### Activity
Your task is to retype, word for word, the lines from the start of the data through the line holding "(12) 3644-2077". Do not include the pictures.
(Records Opens)
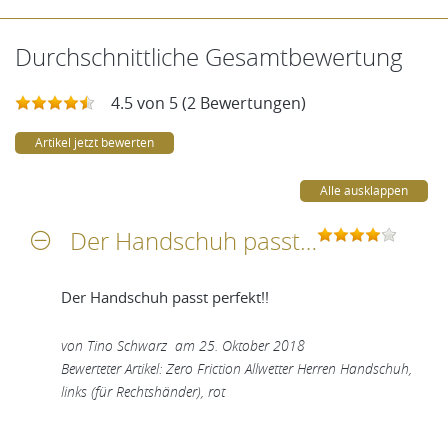
Durchschnittliche Gesamtbewertung
4.5 von 5 (2 Bewertungen)
Artikel jetzt bewerten
Alle ausklappen
Der Handschuh passt perfekt!!
Der Handschuh passt perfekt!!
von
Tino Schwarz
am
25. Oktober 2018
Bewerteter Artikel: Zero Friction Allwetter Herren Handschuh,
links (für Rechtshänder), rot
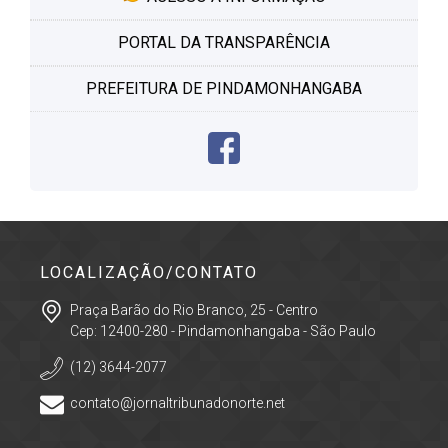
PORTAL DA TRANSPARÊNCIA
PREFEITURA DE PINDAMONHANGABA
LOCALIZAÇÃO/CONTATO
Praça Barão do Rio Branco, 25 - Centro
Cep: 12400-280 - Pindamonhangaba - São Paulo
(12) 3644-2077
contato@jornaltribunadonorte.net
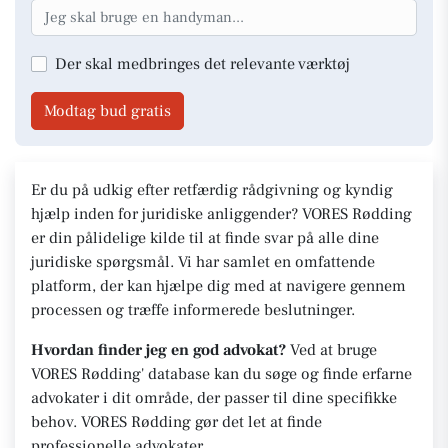
Der skal medbringes det relevante værktøj
Modtag bud gratis
Er du på udkig efter retfærdig rådgivning og kyndig
hjælp inden for juridiske anliggender? VORES Rødding
er din pålidelige kilde til at finde svar på alle dine
juridiske spørgsmål. Vi har samlet en omfattende
platform, der kan hjælpe dig med at navigere gennem
processen og træffe informerede beslutninger.
Hvordan finder jeg en god advokat?
Ved at bruge
VORES Rødding' database kan du søge og finde erfarne
advokater i dit område, der passer til dine specifikke
behov. VORES Rødding gør det let at finde
professionelle advokater.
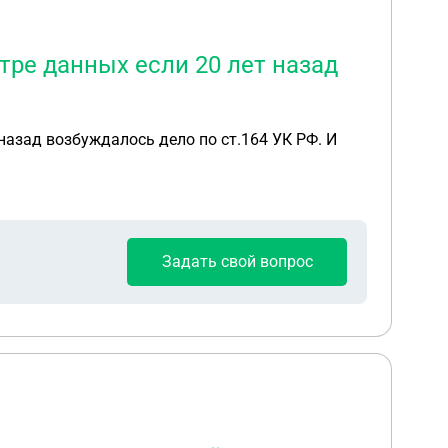
ре данных если 20 лет назад
назад возбуждалось дело по ст.164 УК РФ. И
Задать свой вопрос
(Records Closes)
### Result of this task
Durchschnittliche Gesamtbewertung
4.5 von 5 (2 Bewertungen)
Artikel jetzt bewerten
Alle ausklappen
Der Handschuh passt perfekt!!
Der Handschuh passt perfekt!!
von
Tino Schwarz
am
25. Oktober 2018
Bewerteter Artikel: Zero Friction Allwetter Herren Handschuh,
links (für Rechtshänder), rot
PORTAL DA TRANSPARÊNCIA
PREFEITURA DE PINDAMONHANGABA
LOCALIZAÇÃO/CONTATO
Praça Barão do Rio Branco, 25 - Centro
Cep: 12400-280 - Pindamonhangaba - São Paulo
(12) 3644-2077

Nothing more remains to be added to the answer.